• TO DO: Produce a verbatim copy of the records, and keep the images out of it.
Segment Start: DATASET EXTRACT
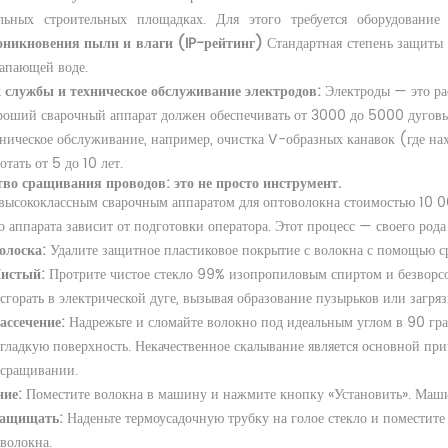
льных строительных площадках. Для этого требуется оборудование
оникновения пыли и влаги (IP-рейтинг)
Стандартная степень защиты 
капающей воде.
 службы и техническое обслуживание электродов:
Электроды — это ра
оший сварочный аппарат должен обеспечивать от 3000 до 5000 дуговых
ническое обслуживание, например, очистка V-образных канавок (где на
отать от 5 до 10 лет.
тво сращивания проводов: это не просто инструмент.
высококлассным сварочным аппаратом для оптоволокна стоимостью 10 00
о аппарата зависит от подготовки оператора. Этот процесс — своего рода
олоска:
Удалите защитное пластиковое покрытие с волокна с помощью ср
истый:
Протрите чистое стекло 99% изопропиловым спиртом и безворс
сгорать в электрической дуге, вызывая образование пузырьков или загряз
ассечение:
Надрежьте и сломайте волокно под идеальным углом в 90 гра
гладкую поверхность. Некачественное скалывание является основной п
сращивании.
ние:
Поместите волокна в машину и нажмите кнопку «Установить». Машин
ащищать:
Наденьте термоусадочную трубку на голое стекло и поместите
волокна.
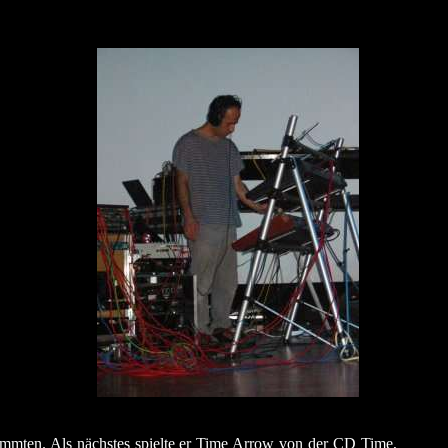
mmten. Als nächstes spielte er Time Arrow von der CD Time,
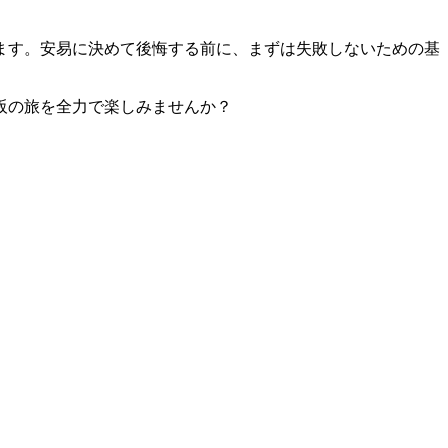
ます。安易に決めて後悔する前に、まずは失敗しないための基
阪の旅を全力で楽しみませんか？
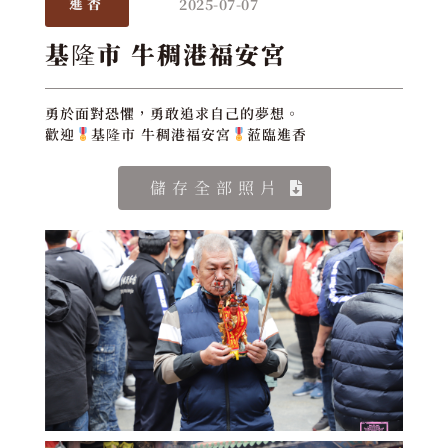
2025-07-07
進香
基隆市 牛稠港福安宮
勇於面對恐懼，勇敢追求自己的夢想。
歡迎
基隆市 牛稠港福安宮
蒞臨進香
儲存全部照片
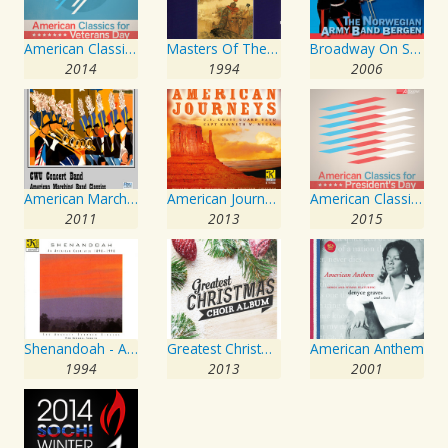
American Classics for Veterans Day
Masters Of The Pipa
Broadway On Stage
2014
1994
2006
American Marching Band Classics
American Journeys
American Classics for President's Day
2011
2013
2015
Shenandoah - An American Chorister, 1890-1990
Greatest Christmas Choir Album
American Anthem
1994
2013
2001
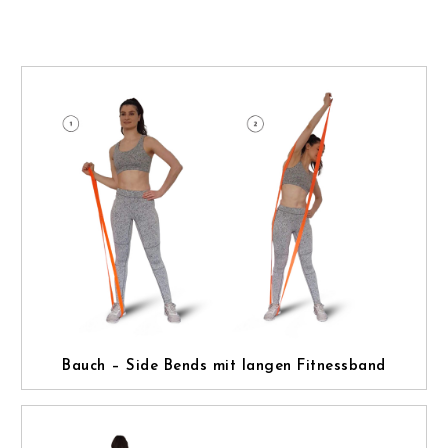
Bauch – Side Bends mit langen Fitnessband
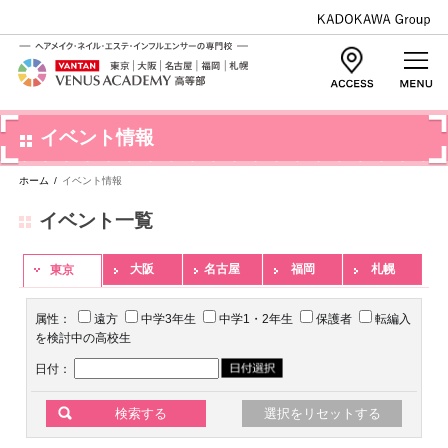
イベント情報
ホーム
/
イベント情報
イベント一覧
大阪
名古屋
福岡
札幌
東京
属性：
遠方
中学3年生
中学1・2年生
保護者
転編入
を検討中の高校生
日付：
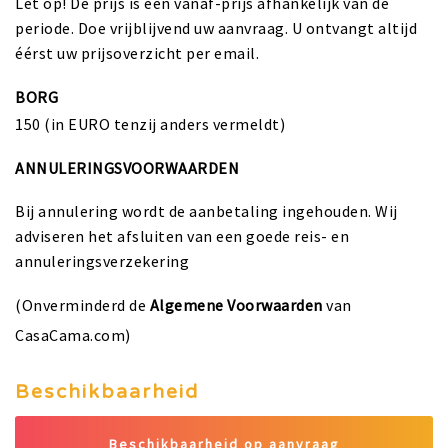
Let op! De prijs is een vanaf-prijs afhankelijk van de
periode. Doe vrijblijvend uw aanvraag. U ontvangt altijd
éérst uw prijsoverzicht per email.
BORG
150 (in EURO tenzij anders vermeldt)
ANNULERINGSVOORWAARDEN
Bij annulering wordt de aanbetaling ingehouden. Wij
adviseren het afsluiten van een goede reis- en
annuleringsverzekering
(Onverminderd de
Algemene Voorwaarden
van
CasaCama.com)
Beschikbaarheid
Beschikbaarheid op aanvraag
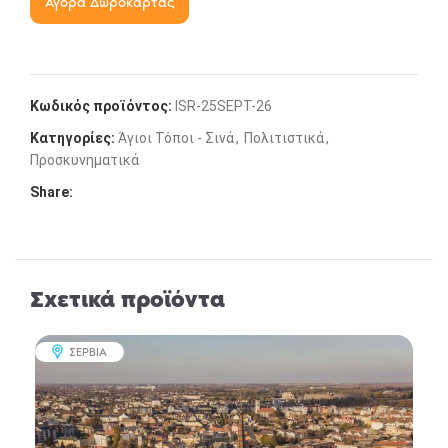
Αγορά Δωροκάρτας
Επώνυμο
Email
*
Κωδικός προϊόντος:
ISR-25SEPT-26
Κατηγορίες:
Άγιοι Τόποι - Σινά
,
Πολιτιστικά
,
Προσκυνηματικά
Τηλέφωνο Επικοινωνίας
Share:
*
Το ταξίδι που σας ενδιαφέρει
Σχετικά προϊόντα
ΣΕΡΒΙΑ
Το μήνυμα σας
Segment End: DATASET EXTRACT
• WRITTEN ANSWER:
льных строительных площадках. Для этого требуется оборудование
оникновения пыли и влаги (IP-рейтинг)
Стандартная степень защиты 
капающей воде.
 службы и техническое обслуживание электродов:
Электроды — это ра
оший сварочный аппарат должен обеспечивать от 3000 до 5000 дуговых
ническое обслуживание, например, очистка V-образных канавок (где на
отать от 5 до 10 лет.
тво сращивания проводов: это не просто инструмент.
высококлассным сварочным аппаратом для оптоволокна стоимостью 10 00
о аппарата зависит от подготовки оператора. Этот процесс — своего рода
олоска:
Удалите защитное пластиковое покрытие с волокна с помощью ср
истый:
Протрите чистое стекло 99% изопропиловым спиртом и безворс
сгорать в электрической дуге, вызывая образование пузырьков или загряз
ассечение:
Надрежьте и сломайте волокно под идеальным углом в 90 гра
гладкую поверхность. Некачественное скалывание является основной п
сращивании.
ние:
Поместите волокна в машину и нажмите кнопку «Установить». Машин
ащищать:
Наденьте термоусадочную трубку на голое стекло и поместите
волокна.
mmten. Als nächstes spielte er Time Arrow von der CD Time,
ます。安易に決めて後悔する前に、まずは失敗しないための基
阪の旅を全力で楽しみませんか？
2025-07-07
進香
基隆市 牛稠港福安宮
勇於面對恐懼，勇敢追求自己的夢想。
歡迎
基隆市 牛稠港福安宮
蒞臨進香
儲存全部照片
American Classics for Veterans Day
Masters Of The Pipa
Broadway On Stage
2014
1994
2006
American Marching Band Classics
American Journeys
American Classics for President's Day
2011
2013
2015
Shenandoah - An American Chorister, 1890-1990
Greatest Christmas Choir Album
American Anthem
1994
2013
2001
Bauch – Side Bends mit langen Fitnessband
イベント情報
ホーム
/
イベント情報
イベント一覧
大阪
名古屋
福岡
札幌
東京
属性：
遠方
中学3年生
中学1・2年生
保護者
転編入
を検討中の高校生
日付：
Let op! De prijs is een vanaf-prijs afhankelijk van de
periode. Doe vrijblijvend uw aanvraag. U ontvangt altijd
éérst uw prijsoverzicht per email.
BORG
150 (in EURO tenzij anders vermeldt)
ANNULERINGSVOORWAARDEN
Bij annulering wordt de aanbetaling ingehouden. Wij
adviseren het afsluiten van een goede reis- en
annuleringsverzekering
(Onverminderd de
Algemene Voorwaarden
van
CasaCama.com)
Beschikbaarheid
Beschikbaarheid op aanvraag
Αγορά Δωροκάρτας
Επώνυμο
Email
*
Κωδικός προϊόντος:
ISR-25SEPT-26
Κατηγορίες:
Άγιοι Τόποι - Σινά
,
Πολιτιστικά
,
Προσκυνηματικά
Τηλέφωνο Επικοινωνίας
Share:
*
Το ταξίδι που σας ενδιαφέρει
Σχετικά προϊόντα
ΣΕΡΒΙΑ
Το μήνυμα σας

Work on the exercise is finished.